La sangre como tesoro: el legado vivo en la obra de Daniel Ruzo
Cuauhtémoc Villegas Durán /Objetivo7/Data2
En las alturas de Marcahuasi, a cuatro mil metros sobre el mar, Daniel Ruzo creyó escuchar un llamado antiguo. No era el eco de las piedras ni el susurro del viento entre las esculturas ciclópeas que él interpretaba como rostros de civilizaciones perdidas. Era algo más visceral: el clamor de la sangre humana reclamando su preservación.
Porque en La Historia Fantástica de un Descubrimiento, detrás de las teorías protohistóricas, de las montañas sagradas y de las profecías apocalípticas, late una idea central que da sentido a toda la obra: el auténtico tesoro a salvar no son las piedras, sino la sangre del hombre. La sangre como memoria genética, como semilla, como la síntesis viva de los cuatro reinos —mineral, vegetal, animal y humano—, el hilo rojo que conecta las edades y permite que, tras cada cataclismo, la humanidad pueda renacer.

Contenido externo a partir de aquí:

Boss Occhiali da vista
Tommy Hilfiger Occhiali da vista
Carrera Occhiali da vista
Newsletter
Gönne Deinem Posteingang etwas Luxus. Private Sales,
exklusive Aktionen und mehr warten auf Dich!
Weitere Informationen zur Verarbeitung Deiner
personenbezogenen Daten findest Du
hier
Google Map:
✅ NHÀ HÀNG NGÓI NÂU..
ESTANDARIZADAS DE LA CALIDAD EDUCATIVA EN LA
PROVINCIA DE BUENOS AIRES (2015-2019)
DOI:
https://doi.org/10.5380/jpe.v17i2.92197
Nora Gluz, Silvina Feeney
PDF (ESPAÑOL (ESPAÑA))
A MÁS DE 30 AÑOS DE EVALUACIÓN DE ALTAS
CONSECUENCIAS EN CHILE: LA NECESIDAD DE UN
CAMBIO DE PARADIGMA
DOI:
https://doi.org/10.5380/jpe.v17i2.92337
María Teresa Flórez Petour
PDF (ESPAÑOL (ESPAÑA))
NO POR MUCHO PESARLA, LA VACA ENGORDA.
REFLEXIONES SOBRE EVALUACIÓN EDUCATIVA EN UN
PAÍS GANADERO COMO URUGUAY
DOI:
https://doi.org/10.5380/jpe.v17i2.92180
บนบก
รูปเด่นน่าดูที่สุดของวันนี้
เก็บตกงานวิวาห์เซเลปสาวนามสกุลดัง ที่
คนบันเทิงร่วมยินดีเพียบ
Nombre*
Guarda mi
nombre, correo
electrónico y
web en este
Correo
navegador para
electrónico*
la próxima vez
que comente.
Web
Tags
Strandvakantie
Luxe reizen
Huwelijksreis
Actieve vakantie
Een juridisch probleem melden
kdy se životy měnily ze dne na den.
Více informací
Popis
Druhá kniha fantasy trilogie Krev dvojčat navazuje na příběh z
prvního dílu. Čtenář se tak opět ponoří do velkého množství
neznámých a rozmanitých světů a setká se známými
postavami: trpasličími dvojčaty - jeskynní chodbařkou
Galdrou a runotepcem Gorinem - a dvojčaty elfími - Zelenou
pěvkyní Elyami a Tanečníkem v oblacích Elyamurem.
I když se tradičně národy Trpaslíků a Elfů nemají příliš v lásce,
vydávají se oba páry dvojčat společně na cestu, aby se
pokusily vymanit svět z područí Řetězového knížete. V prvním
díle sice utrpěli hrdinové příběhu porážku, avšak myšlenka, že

Ruzo, que se veía a sí mismo no solo como arqueólogo de piedras sino como guardián de un legado biológico y espiritual, sostiene que las cavernas que decoran las esculturas no son tumbas, sino arcas. Arcas de piedra destinadas a preservar pequeños grupos humanos durante las catástrofes cíclicas que —según su lectura de cronologías secretas y mitos universales— azotan a la humanidad cada ciertos milenios. En sus palabras: “La sangre de esos grupos perpetuará la especie y se perpetuará a sí misma, llevando consigo la síntesis de los cuatro reinos: mineral, vegetal, animal y humano. La única razón de la existencia de las humanidades es la mutación continua que hace nacer de ellas al superhombre, un desconocido”.

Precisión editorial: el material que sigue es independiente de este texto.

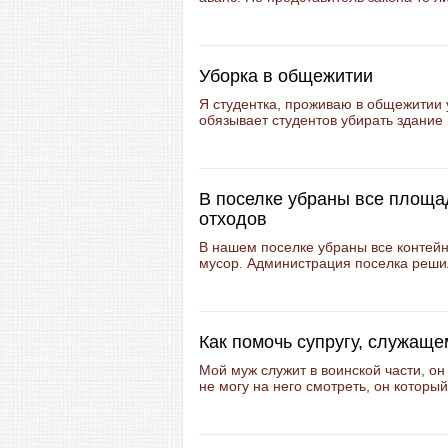
Уборка в общежитии
Я студентка, проживаю в общежитии 
обязывает студентов убирать здание 
В поселке убраны все площа
отходов
В нашем поселке убраны все контей
мусор. Администрация поселка решил
Как помочь супругу, служаще
Мой муж служит в воинской части, о
не могу на него смотреть, он которы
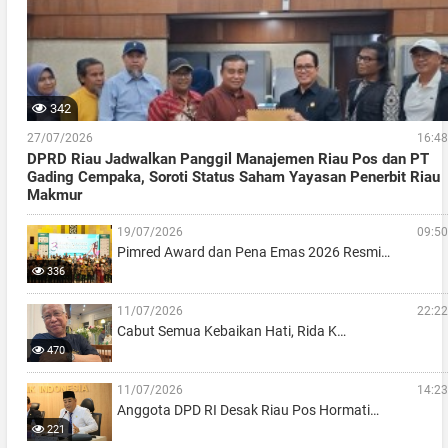
342
27/07/2026
16:48
DPRD Riau Jadwalkan Panggil Manajemen Riau Pos dan PT
Gading Cempaka, Soroti Status Saham Yayasan Penerbit Riau
Makmur
19/07/2026
09:50
Pimred Award dan Pena Emas 2026 Resmi…
336
11/07/2026
22:22
Cabut Semua Kebaikan Hati, Rida K…
470
11/07/2026
14:23
Anggota DPD RI Desak Riau Pos Hormati…
221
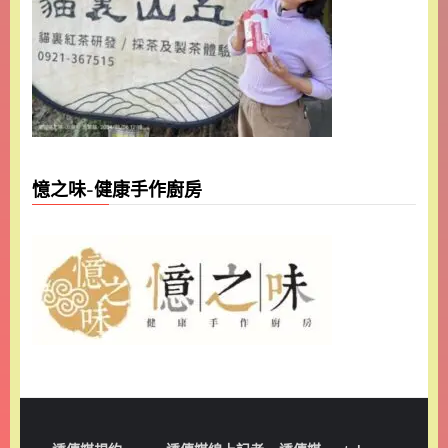
憶之味-健康手作廚房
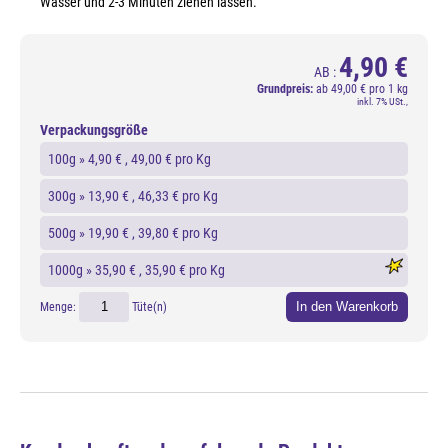
Wasser und 2-3 Minuten ziehen lassen.
4,90 €
AB :
Grundpreis:
ab
49,00 € pro 1 kg
inkl. 7% USt.,
Verpackungsgröße
100g »
4,90 €
, 49,00 € pro Kg
300g »
13,90 €
, 46,33 € pro Kg
500g »
19,90 €
, 39,80 € pro Kg
1000g »
35,90 €
, 35,90 € pro Kg
In den Warenkorb
Menge:
Tüte(n)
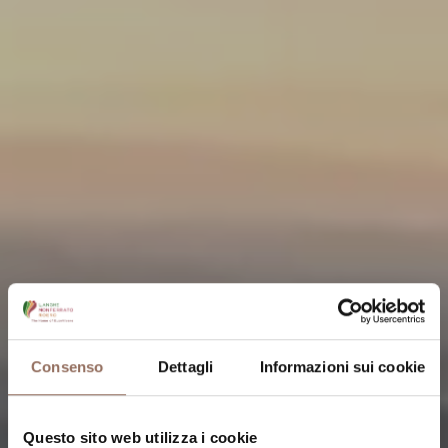
Consenso
Dettagli
Informazioni sui cookie
Questo sito web utilizza i cookie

Esa sangre es, en la visión de Ruzo, el receptáculo no solo de la memoria genética sino también del conocimiento simbólico, del arte, de las semillas de plantas domesticadas y de los animales que acompañaron a la humanidad desde tiempos inmemoriales. Al igual que las arcas de Noé en el mito bíblico —que para Ruzo no son barcos sino cavernas subterráneas—, las montañas talladas por civilizaciones protohistóricas son cápsulas del tiempo, úteros pétreos donde la humanidad puede replegarse y gestar su renacimiento.
Pero aquí es donde la obra de Ruzo trasciende la mera fantasía arqueológica y entra en el terreno mítico y filosófico. Lo que está en juego no es solo la supervivencia física, sino la continuidad del superhombre, de ese ser que, tras cada ciclo de destrucción y purificación, puede acceder a un nuevo nivel de conciencia y unión con las fuerzas telúricas y cósmicas.
En esta narrativa, el hombre no es un accidente biológico, sino el depositario de un proyecto cósmico que se juega en cada catástrofe. La sangre, entonces, no es simple biología: es memoria cósmica. Por eso Ruzo repite que las esculturas, los mitos, las cavernas y las profecías están todos al servicio de un solo propósito: preparar la salvación de la humanidad en su momento de mayor prueba. Como advierte en su manifiesto: “Solamente esta unión para tan altos fines puede dar sentido a nuestras vidas ante catástrofes cíclicas inevitables”.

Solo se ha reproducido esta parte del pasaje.